Meneer Oks vouwde de krant op en stopte die in zijn zak. Vervolgens haalde hij een opschrijfboekje tevoorschijn en schreef daarin met grote letters:
2. EEN GEHEIMZINNIGE KOOPVROUW
In de bioscoop draaide de film Nachttrein, met Harry Peale.

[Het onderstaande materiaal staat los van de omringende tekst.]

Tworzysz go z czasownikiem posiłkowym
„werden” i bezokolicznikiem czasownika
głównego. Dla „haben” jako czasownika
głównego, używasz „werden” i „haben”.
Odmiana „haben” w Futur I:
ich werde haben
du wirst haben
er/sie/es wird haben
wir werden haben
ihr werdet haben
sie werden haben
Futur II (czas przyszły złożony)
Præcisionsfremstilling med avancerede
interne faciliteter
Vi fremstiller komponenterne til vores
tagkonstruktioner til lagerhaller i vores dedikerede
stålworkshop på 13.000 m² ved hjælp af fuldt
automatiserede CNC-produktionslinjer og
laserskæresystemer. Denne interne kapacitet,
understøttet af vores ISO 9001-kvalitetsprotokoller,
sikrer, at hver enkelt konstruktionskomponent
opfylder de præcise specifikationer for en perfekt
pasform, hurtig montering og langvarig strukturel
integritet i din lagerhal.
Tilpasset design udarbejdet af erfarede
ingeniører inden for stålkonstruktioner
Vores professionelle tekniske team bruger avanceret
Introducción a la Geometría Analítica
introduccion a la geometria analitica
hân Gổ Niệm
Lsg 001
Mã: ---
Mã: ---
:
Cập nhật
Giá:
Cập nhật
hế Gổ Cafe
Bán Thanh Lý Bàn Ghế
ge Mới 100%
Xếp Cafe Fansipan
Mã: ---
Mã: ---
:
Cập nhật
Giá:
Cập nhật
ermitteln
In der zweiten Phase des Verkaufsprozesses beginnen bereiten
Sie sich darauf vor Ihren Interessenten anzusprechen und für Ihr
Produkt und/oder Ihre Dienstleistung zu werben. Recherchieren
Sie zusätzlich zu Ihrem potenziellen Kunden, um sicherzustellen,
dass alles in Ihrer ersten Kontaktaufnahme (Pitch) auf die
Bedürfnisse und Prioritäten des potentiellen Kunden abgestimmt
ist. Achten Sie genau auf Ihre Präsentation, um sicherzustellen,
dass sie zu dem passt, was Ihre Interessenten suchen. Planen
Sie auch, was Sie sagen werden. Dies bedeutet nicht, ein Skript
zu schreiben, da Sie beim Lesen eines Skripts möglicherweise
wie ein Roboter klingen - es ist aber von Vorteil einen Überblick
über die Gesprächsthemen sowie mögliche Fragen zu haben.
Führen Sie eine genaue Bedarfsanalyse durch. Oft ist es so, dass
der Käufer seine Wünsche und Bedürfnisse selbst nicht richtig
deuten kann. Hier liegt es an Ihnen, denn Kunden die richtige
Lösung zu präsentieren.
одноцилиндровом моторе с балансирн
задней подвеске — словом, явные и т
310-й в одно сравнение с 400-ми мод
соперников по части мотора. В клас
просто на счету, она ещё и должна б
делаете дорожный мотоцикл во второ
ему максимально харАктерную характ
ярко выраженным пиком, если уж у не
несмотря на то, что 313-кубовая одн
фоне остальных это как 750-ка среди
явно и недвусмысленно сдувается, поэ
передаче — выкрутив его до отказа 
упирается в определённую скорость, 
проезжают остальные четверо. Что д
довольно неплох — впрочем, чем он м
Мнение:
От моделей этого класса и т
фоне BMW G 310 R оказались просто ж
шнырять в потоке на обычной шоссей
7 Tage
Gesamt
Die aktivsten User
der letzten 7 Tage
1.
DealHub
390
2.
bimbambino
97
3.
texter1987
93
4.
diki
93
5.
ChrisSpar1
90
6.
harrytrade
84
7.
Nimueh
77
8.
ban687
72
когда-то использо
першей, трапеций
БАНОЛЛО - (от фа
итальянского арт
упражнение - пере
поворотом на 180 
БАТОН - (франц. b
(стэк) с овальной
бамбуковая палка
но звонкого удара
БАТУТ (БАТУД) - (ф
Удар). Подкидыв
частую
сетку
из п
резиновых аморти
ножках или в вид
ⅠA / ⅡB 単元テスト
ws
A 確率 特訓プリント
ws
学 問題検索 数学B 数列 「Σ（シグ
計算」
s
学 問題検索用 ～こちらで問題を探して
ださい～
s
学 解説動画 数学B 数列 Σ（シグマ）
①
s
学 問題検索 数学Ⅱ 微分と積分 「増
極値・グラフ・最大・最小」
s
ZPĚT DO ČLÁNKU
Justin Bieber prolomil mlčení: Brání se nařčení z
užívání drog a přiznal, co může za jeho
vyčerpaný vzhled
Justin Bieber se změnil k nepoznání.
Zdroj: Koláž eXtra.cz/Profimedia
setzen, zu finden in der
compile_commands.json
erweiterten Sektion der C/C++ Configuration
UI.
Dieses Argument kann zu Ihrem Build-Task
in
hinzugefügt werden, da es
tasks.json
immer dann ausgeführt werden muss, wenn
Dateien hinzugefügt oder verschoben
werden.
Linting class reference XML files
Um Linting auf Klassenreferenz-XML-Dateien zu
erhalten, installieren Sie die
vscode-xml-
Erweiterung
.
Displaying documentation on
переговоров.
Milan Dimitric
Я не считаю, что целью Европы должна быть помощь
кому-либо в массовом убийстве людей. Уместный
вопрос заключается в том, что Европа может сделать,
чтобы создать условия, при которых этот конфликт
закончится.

Meneer Oks kocht een kaartje balkon en nam plaats in een fauteuil.
Het licht in de zaal ging uit, en de film begon.
Meneer Oks schreeuwde het bijna uit van verbazing. Op het doek verscheen in plaats van Harry Peale Otto Braun.
Na Otto Braun lieten ze zijn verloofde Olga Benario zien, het meisje in het leren jasje. Vervolgens verscheen de mededeling:
WIE DE PLAATS AANWIJST WAAR OTTO BRAUN EN OLGA BENARIO
ZICH VERBORGEN HOUDEN ONTVANGT EEN BELONING VAN 5000 MARK.
Meneer Oks sprong op en snelde de bioscoop uit.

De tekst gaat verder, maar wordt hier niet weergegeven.